Андре-Луи улыбнулся и вздохнул.

— Для этого требуется мужество.

— Конечно. Но, по-моему, вам его не занимать.

— Возможно, это не так, но сделаю всё, что в моих силах.

Они прошли через вестибюль, и хотя там уже выстроились привилегированные, нетерпеливо поджидавшие молодого человека, который имел наглость оскорбить их с трибуны, телохранители Андре-Луи не подпустили их близко.

Андре-Луи вышел на улицу и остановился под навесом, сооружённым у входа для подъезжавших экипажей. Шёл сильный дождь, и земля покрылась густой грязью, так что Андре-Луи стоял, не решаясь выйти из-под навеса. Рядом с ним был Ле Шапелье, не покидавший его ни на минуту.

Шабрийанн, зорко следивший за Андре-Луи, увидел, что момент самый подходящий, и, сделав ловкий манёвр, оказался под дождём, лицом к лицу с дерзким бретонцем. Он грубо толкнул Андре-Луи, как будто желая освободить себе место под навесом.

Андре-Луи ни на секунду не усомнился относительно цели этого человека, не заблуждались на этот счёт и те, кто стоял поблизости, и сделали запоздалую попытку сомкнуться вокруг нового депутата. Андре-Луи был горько разочарован: он ждал вовсе не Шабрийанна. Разочарование отразилось у него на лице, и самонадеянный Шабрийанн ложно истолковал его.

Ну что же, Шабрийанн так Шабрийанн — он не ударит в грязь лицом.

— Кажется, вы толкнули меня, сударь, — очень вежливо заметил Андре-Луи и так толкнул Шабрийанна плечом, что тот вылетел обратно под дождь.

— Я хочу укрыться от дождя, сударь, — резко сказал шевалье.

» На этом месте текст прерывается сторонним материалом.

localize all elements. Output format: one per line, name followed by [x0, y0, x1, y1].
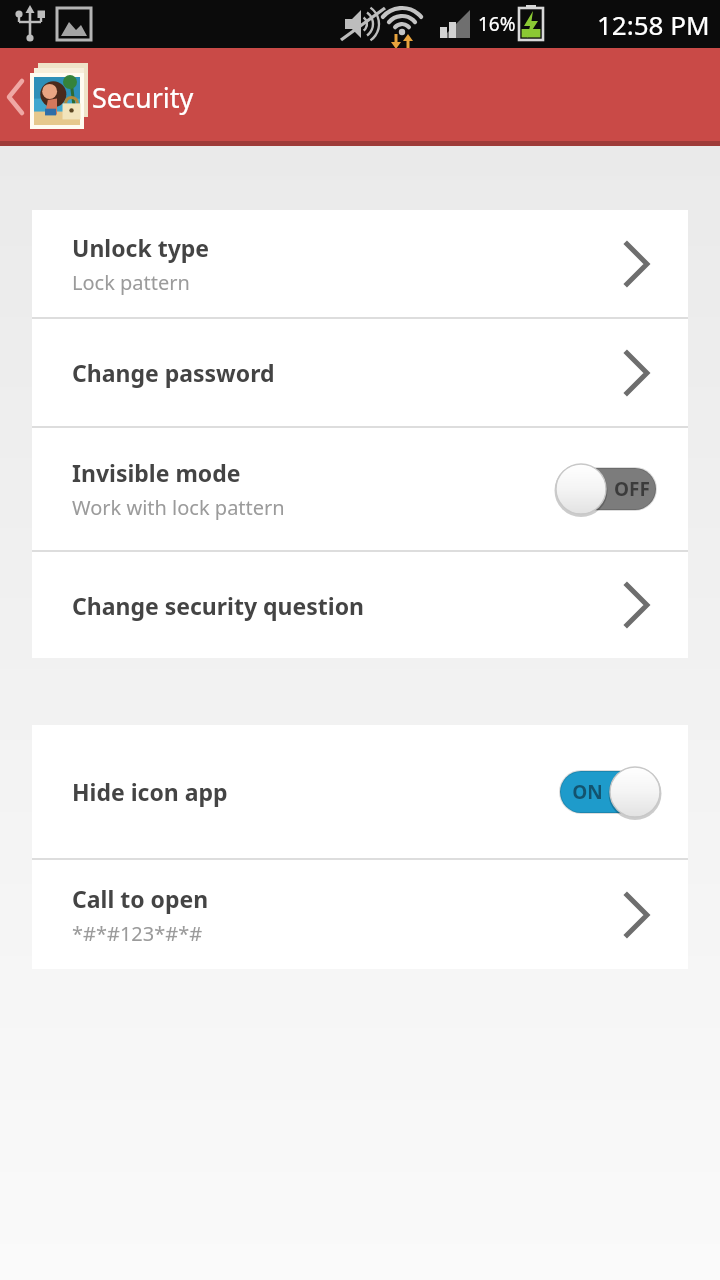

— Для этого вам необязательно стоять на моих ногах — мне почему-то не нравится, когда мне наступают на ноги. Они у меня очень чувствительны, сударь. Возможно, вы этого не знали. Пожалуйста, ни слова больше.

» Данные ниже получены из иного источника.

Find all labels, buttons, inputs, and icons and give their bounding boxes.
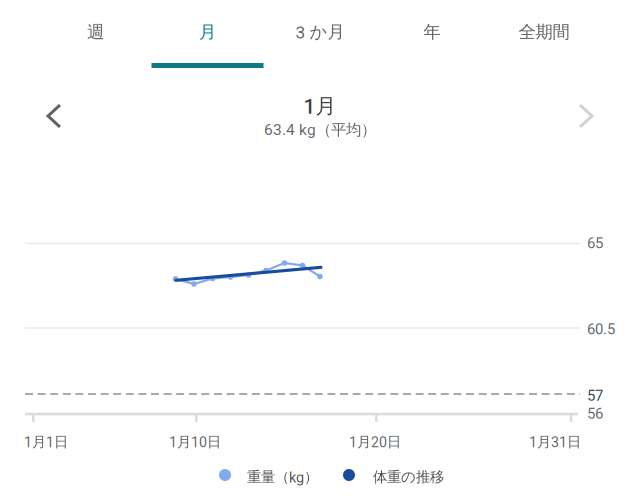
staticText: 体重の推移 — [373, 468, 444, 486]
staticText: 全期間 — [518, 21, 570, 43]
button[interactable]: 次の期間 — [557, 90, 609, 142]
staticText: 3 か月 — [296, 21, 344, 43]
button[interactable]: 重量（kg） — [212, 462, 238, 488]
button[interactable]: 3 か月 — [264, 0, 376, 70]
staticText: 57 — [587, 387, 603, 404]
staticText: 1月 — [304, 93, 336, 119]
staticText: 月 — [199, 21, 216, 43]
staticText: 1月31日 — [529, 433, 581, 451]
staticText: 週 — [87, 21, 104, 43]
staticText: 56 — [587, 405, 603, 422]
button[interactable]: 週 — [40, 0, 152, 70]
button[interactable]: 月 — [152, 0, 264, 70]
button[interactable]: 前の期間 — [31, 90, 83, 142]
staticText: 年 — [424, 21, 440, 43]
staticText: 65 — [587, 234, 603, 252]
staticText: 60.5 — [587, 320, 615, 338]
staticText: 63.4 kg（平均） — [264, 120, 376, 140]
staticText: 1月1日 — [24, 433, 68, 451]
staticText: 重量（kg） — [247, 468, 318, 486]
button[interactable]: 年 — [376, 0, 488, 70]
button[interactable]: 全期間 — [488, 0, 600, 70]
staticText: 1月20日 — [349, 433, 401, 451]
staticText: 1月10日 — [169, 433, 221, 451]
button[interactable]: 体重の推移 — [336, 462, 362, 488]
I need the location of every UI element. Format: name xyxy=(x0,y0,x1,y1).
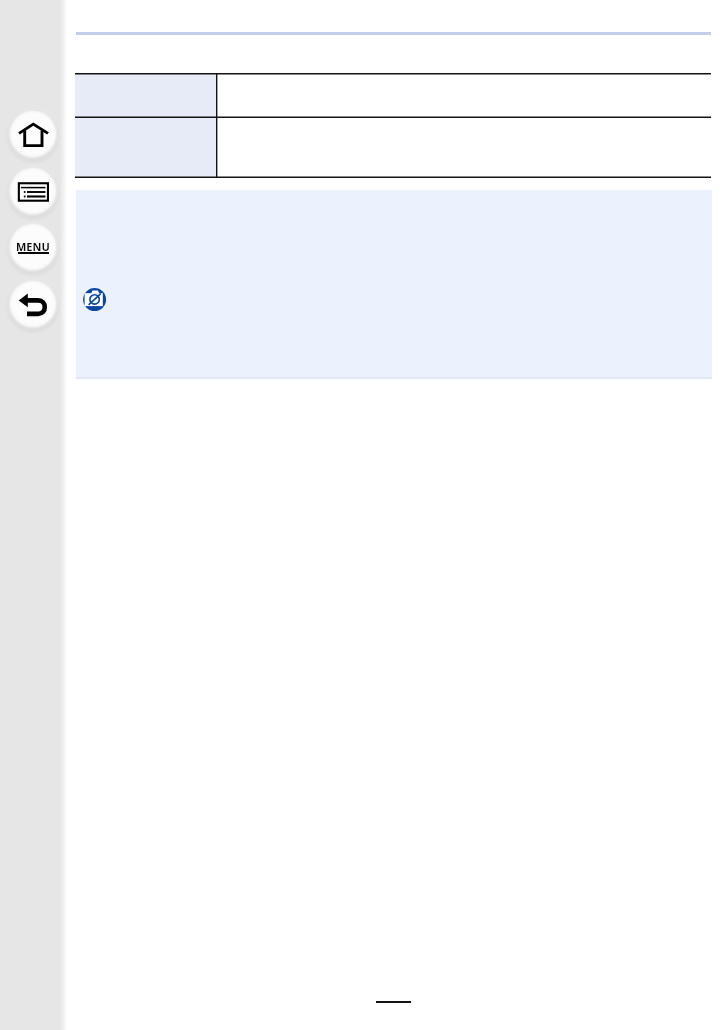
button[interactable]: Back xyxy=(5,276,61,332)
button[interactable]: Contents xyxy=(5,163,61,219)
button[interactable]: Home xyxy=(5,106,61,162)
staticText: MENU xyxy=(16,239,50,254)
button[interactable]: Menu xyxy=(5,219,61,275)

— Да я ничего и не говорю, грубиян вы этакий! — воскликнул шевалье, не вполне владея собой.

— Неужели? А я полагал, что вы собираетесь извиниться.

— Извиниться? — засмеялся Шабрийанн. — Перед вами? А знаете, вы просто смешны! — Он снова шагнул под навес и на глазах у всех грубо вытолкнул Андре-Луи.

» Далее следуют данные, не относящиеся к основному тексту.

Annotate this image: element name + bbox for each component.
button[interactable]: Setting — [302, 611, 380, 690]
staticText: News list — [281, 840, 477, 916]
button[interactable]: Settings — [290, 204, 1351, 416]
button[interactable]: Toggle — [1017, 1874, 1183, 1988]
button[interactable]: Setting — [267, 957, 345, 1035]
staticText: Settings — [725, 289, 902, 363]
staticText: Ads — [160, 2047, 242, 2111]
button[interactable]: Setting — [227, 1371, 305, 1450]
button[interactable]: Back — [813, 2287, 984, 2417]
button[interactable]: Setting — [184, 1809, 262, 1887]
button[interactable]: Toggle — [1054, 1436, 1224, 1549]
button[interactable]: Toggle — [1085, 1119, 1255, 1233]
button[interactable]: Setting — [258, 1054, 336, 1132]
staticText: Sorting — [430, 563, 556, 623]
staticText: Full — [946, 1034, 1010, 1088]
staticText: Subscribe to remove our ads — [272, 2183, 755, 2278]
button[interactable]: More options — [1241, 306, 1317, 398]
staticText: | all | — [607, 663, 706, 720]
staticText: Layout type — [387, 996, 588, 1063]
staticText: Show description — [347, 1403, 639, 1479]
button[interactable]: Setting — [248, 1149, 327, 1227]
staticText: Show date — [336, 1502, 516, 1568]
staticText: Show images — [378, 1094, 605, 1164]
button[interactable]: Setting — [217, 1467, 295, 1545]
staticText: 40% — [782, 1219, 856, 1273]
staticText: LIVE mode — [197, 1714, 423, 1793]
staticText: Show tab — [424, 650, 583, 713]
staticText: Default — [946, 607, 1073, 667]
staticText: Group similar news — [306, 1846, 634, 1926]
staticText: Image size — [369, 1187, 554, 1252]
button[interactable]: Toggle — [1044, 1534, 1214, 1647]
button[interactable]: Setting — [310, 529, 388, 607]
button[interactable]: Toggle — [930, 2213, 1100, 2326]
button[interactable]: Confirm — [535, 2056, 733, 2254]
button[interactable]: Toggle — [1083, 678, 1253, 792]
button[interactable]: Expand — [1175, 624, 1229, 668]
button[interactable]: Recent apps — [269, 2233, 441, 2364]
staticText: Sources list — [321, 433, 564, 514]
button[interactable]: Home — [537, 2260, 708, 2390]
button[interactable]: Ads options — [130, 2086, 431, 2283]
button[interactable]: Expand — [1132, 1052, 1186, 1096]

— Ах! — закричал Андре-Луи с гримасой. — Вы сделали мне больно, сударь. Я же просил не толкать меня! — Он повысил голос, чтобы его все слышали, и ещё раз отправил господина де Шабрийанна под дождь.

Хотя Андре-Луи был худощав, у него была железная рука благодаря ежедневным усердным занятиям со шпагой, к тому же он вложил в толчок всю свою силу. Его противник отлетел на несколько шагов и, зацепившись за бревно, оставленное каким-то рабочим, сел прямо в лужу.

Все свидетели происшествия разразились смехом, а нарядный господин встал, с ног до головы обрызганный грязью, и в ярости подскочил к Андре-Луи.

Этот бретонец сделал его смешным, что было абсолютно непростительно.

— Вы мне за это заплатите, — захлёбывался Шабрийанн. — Я убью вас.

Андре-Луи рассмеялся прямо ему в лицо, и в наступившей тишине прозвучали слова:

— О, так вот чего вы желаете? Почему же вы сразу не сказали? Мне бы не пришлось сбивать вас с ног. Я полагал, что господа вашей профессии справляются с делами подобного рода не без изящества, соблюдая при этом правила хорошего тона. Если бы вы вели себя именно так, не пострадали бы ваши панталоны.

— Когда мы встретимся? — зарычал Шабрийанн, побагровевший от ярости.

— Когда вам угодно, сударь. Решайте сами, когда вам удобнее меня убить. Мне кажется, вы заявили именно об этом намерении, не так ли? — Андре-Луи был сама учтивость.